Building a Scalable Business

The ultimate goal is to build a scalable, successful enterprise that can operate independently of your constant presence. By implementing Gerber's principles of entrepreneurship, management, and a systematic approach, you can create a business that grows and thrives, even when you're not in the technician's role all the time.

How to run a business and live well

Define your why

We all go into business for different reasons. We start businesses to address a critical social issue, to free ourselves from the tyranny of working under someone else, or even simply to get filthy stinkin' rich. Running a business is NOT EASY. For some business operators on a good day, they earn enough to cover their expenses and no more. On a bad day it can be far worse...

Like any living system, businesses take time to grow and mature. When things suck, and they inevitably will, having a crystal clear purpose goes a long way towards helping you power through the suck.

He who has a why to live for can bear almost any how.

Friedrich Nietzsche

If you haven't already, take some time to remind yourself of why you went (or want to go) into business in the first place.

Spend plenty of time outside of your business

Your life is about so much more than running a business; that's especially important to remember when you love your work.

Make time for all kinds of joy in your life. Spend time with friends, go for an introspective walk, sit down for a relaxing picnic in the park, jump headfirst into a new book.
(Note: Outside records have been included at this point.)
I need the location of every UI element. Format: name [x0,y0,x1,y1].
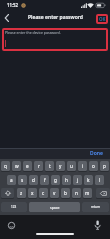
button[interactable]: a [7,175,16,185]
button[interactable]: s [18,175,27,185]
staticText: r [38,163,40,169]
button[interactable]: g [51,175,60,185]
button[interactable]: o [89,161,98,171]
staticText: y [59,163,62,169]
staticText: j [77,177,79,183]
button[interactable]: e [23,161,32,171]
button[interactable]: n [72,188,81,198]
staticText: f [44,177,46,183]
button[interactable] [6,220,17,231]
button[interactable]: q [1,161,10,171]
staticText: Please enter password [28,14,83,21]
staticText: 11:52 [7,2,19,8]
button[interactable]: return [82,202,109,212]
button[interactable]: z [17,188,26,198]
staticText: m [85,190,90,196]
button[interactable]: OK [96,14,108,24]
button[interactable]: x [28,188,37,198]
staticText: a [10,177,13,183]
button[interactable]: j [73,175,82,185]
staticText: e [26,163,29,169]
staticText: n [75,190,78,196]
staticText: s [21,177,24,183]
button[interactable]: Done [85,148,107,159]
button[interactable]: d [29,175,38,185]
button[interactable]: y [56,161,65,171]
button[interactable]: v [50,188,59,198]
staticText: OK [99,16,106,22]
staticText: p [103,163,106,169]
button[interactable]: r [34,161,43,171]
staticText: i [82,163,84,169]
staticText: t [49,163,51,169]
button[interactable]: l [95,175,104,185]
button[interactable]: 123 [1,202,27,212]
button[interactable]: i [78,161,87,171]
staticText: v [53,190,56,196]
button[interactable]: k [84,175,93,185]
button[interactable]: m [83,188,92,198]
button[interactable]: b [61,188,70,198]
staticText: 123 [11,205,17,209]
staticText: x [31,190,34,196]
staticText: u [70,163,73,169]
staticText: q [4,163,7,169]
button[interactable]: Please enter the device password. [2,28,108,51]
button[interactable]: f [40,175,49,185]
button[interactable]: p [100,161,109,171]
staticText: c [42,190,45,196]
staticText: l [99,177,101,183]
staticText: b [64,190,67,196]
button[interactable]: t [45,161,54,171]
staticText: g [54,177,57,183]
staticText: return [91,205,101,209]
staticText: o [92,163,95,169]
staticText: z [20,190,23,196]
button[interactable]: u [67,161,76,171]
button[interactable] [1,188,14,198]
staticText: space [50,205,60,210]
staticText: Done [90,150,103,157]
button[interactable] [92,219,103,232]
button[interactable] [1,11,13,25]
button[interactable]: w [12,161,21,171]
staticText: Please enter the device password. [5,30,61,35]
button[interactable]: space [29,202,80,212]
button[interactable] [96,188,110,198]
staticText: k [87,177,90,183]
staticText: w [15,163,19,169]
staticText: d [32,177,35,183]
staticText: h [65,177,68,183]
button[interactable]: c [39,188,48,198]
button[interactable]: h [62,175,71,185]
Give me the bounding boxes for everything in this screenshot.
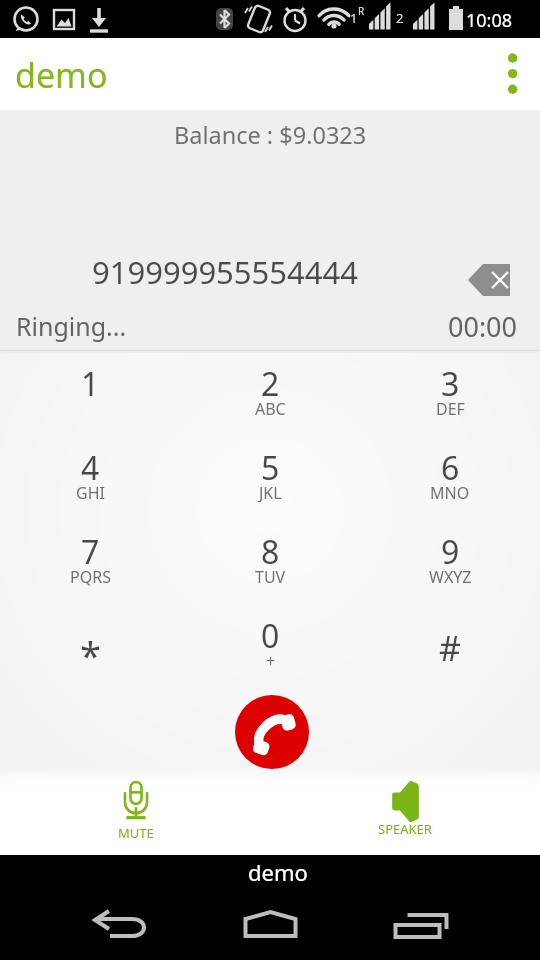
button[interactable]: * (0, 603, 180, 687)
staticText: 919999955554444 (92, 251, 358, 293)
button[interactable]: # (360, 603, 540, 687)
staticText: WXYZ (429, 566, 472, 588)
staticText: GHI (76, 482, 105, 504)
staticText: 1 (350, 9, 358, 27)
staticText: PQRS (70, 566, 111, 588)
button[interactable]: 3 (360, 351, 540, 435)
staticText: + (266, 650, 276, 672)
staticText: # (439, 625, 461, 671)
button[interactable]: 0 (180, 603, 360, 687)
staticText: 2 (396, 9, 404, 27)
staticText: 5 (261, 446, 280, 490)
staticText: 6 (441, 446, 460, 490)
staticText: 9 (441, 530, 460, 574)
button[interactable]: 7 (0, 519, 180, 603)
staticText: JKL (259, 482, 282, 504)
staticText: Ringing... (16, 309, 127, 343)
button[interactable]: End call (235, 695, 309, 769)
staticText: 1 (81, 362, 100, 406)
staticText: demo (248, 857, 308, 887)
button[interactable]: 5 (180, 435, 360, 519)
staticText: TUV (255, 566, 286, 588)
staticText: 2 (261, 362, 280, 406)
button[interactable]: 9 (360, 519, 540, 603)
staticText: MNO (430, 482, 470, 504)
button[interactable]: Home (220, 903, 320, 953)
button[interactable]: MUTE (86, 775, 186, 855)
staticText: 4 (81, 446, 100, 490)
staticText: 3 (441, 362, 460, 406)
button[interactable]: 4 (0, 435, 180, 519)
staticText: 00:00 (448, 308, 518, 345)
staticText: * (80, 629, 101, 681)
button[interactable]: SPEAKER (355, 775, 455, 855)
staticText: R (358, 4, 365, 18)
staticText: Balance : $9.0323 (174, 119, 367, 151)
staticText: MUTE (118, 824, 154, 842)
button[interactable]: 1 (0, 351, 180, 435)
staticText: ABC (255, 398, 286, 420)
staticText: SPEAKER (378, 820, 432, 838)
button[interactable]: 8 (180, 519, 360, 603)
button[interactable]: 6 (360, 435, 540, 519)
staticText: 8 (261, 530, 280, 574)
button[interactable]: More options (484, 38, 540, 110)
button[interactable]: 2 (180, 351, 360, 435)
staticText: 7 (81, 530, 100, 574)
button[interactable]: Recents (372, 903, 472, 953)
staticText: 10:08 (466, 8, 513, 33)
staticText: 0 (261, 614, 280, 658)
button[interactable]: Back (69, 903, 169, 953)
button[interactable]: Backspace (468, 264, 510, 296)
staticText: demo (15, 52, 108, 98)
staticText: DEF (436, 398, 465, 420)
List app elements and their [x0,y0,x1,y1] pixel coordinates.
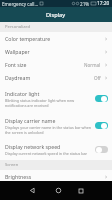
button[interactable]: Wallpaper [0,45,112,58]
staticText: Brightness [5,173,32,180]
staticText: Display [46,11,66,19]
button[interactable]: Daydream [0,71,112,84]
button[interactable]: Brightness [0,170,112,183]
staticText: Display current network speed in the sta… [5,151,88,156]
button[interactable]: Display network speed [0,138,112,160]
staticText: Emergency call... [2,1,39,7]
staticText: 17:20 [97,0,110,7]
staticText: Indicator light [5,90,40,97]
button[interactable]: Indicator light [0,84,112,113]
button[interactable]: Home [48,181,68,200]
staticText: Wallpaper [5,48,30,55]
staticText: Displays your carrier name in the status… [5,125,95,135]
staticText: Off [94,75,101,81]
staticText: 21% [80,1,90,7]
button[interactable]: Font size [0,58,112,71]
staticText: Display network speed [5,143,61,150]
button[interactable]: Color temperature [0,32,112,45]
staticText: Color temperature [5,35,51,42]
staticText: Blinking status indicator light when new… [5,98,95,108]
staticText: Font size [5,61,27,68]
staticText: Personalized [5,24,31,30]
staticText: Screen [5,162,19,168]
staticText: Normal [84,62,101,68]
button[interactable]: Back [22,181,42,200]
button[interactable]: Recents [71,181,91,200]
button[interactable]: Display carrier name [0,113,112,138]
staticText: Display carrier name [5,117,56,124]
staticText: Daydream [5,74,31,81]
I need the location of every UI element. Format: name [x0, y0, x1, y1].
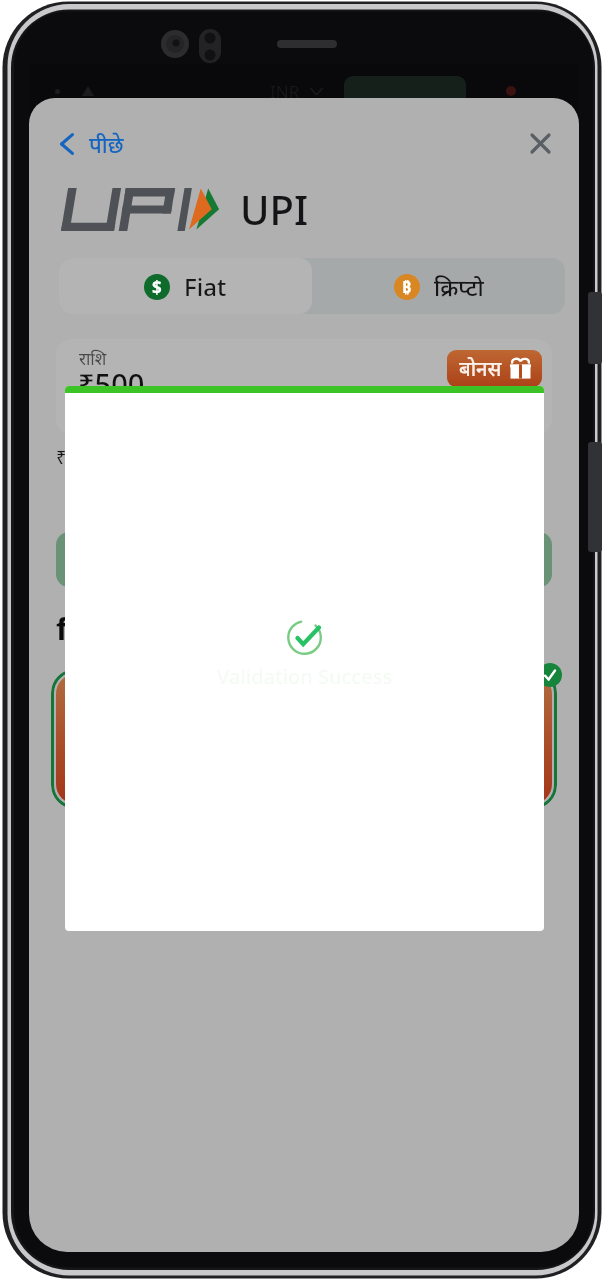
staticText: Fiat — [184, 270, 227, 303]
staticText: ₿ — [402, 276, 412, 298]
button[interactable]: पीछे — [56, 121, 128, 167]
staticText: for — [56, 607, 102, 649]
button[interactable]: ₿ — [312, 258, 565, 314]
staticText: $ — [152, 276, 162, 299]
button[interactable]: बोनस — [447, 350, 542, 387]
staticText: INR — [270, 80, 300, 103]
button[interactable]: Close — [522, 125, 559, 162]
staticText: ₹500 — [78, 364, 145, 403]
staticText: बोनस — [459, 355, 502, 382]
staticText: राशि — [79, 347, 107, 370]
button[interactable] — [56, 532, 552, 587]
staticText: UPI — [240, 182, 309, 236]
button[interactable] — [56, 674, 552, 804]
staticText: Validation Success — [217, 663, 393, 690]
staticText: क्रिप्टो — [434, 271, 484, 302]
staticText: ₹ — [56, 445, 67, 470]
button[interactable]: $ — [59, 258, 312, 314]
staticText: पीछे — [89, 129, 124, 159]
Like sleep, when we don't have enough joy in our lives, our judgement becomes clouded.

Take a break from business every once and a while (and hopefully as often as possible), and work on some of the other important areas of your life. More often than not, when we take breaks from things, we tend to come back inspired in new and exciting ways.

Learn to say no to wonderful opportunities

In business and in life, there are countless opportunities that come our way. If you say yes to every single one of them, you won't have the time to give a single one of them your full attention Our attention is a finite resource and one of the most important assets we have as business operators and owners. We give our attention away at the opportunity cost of everything else we have going on.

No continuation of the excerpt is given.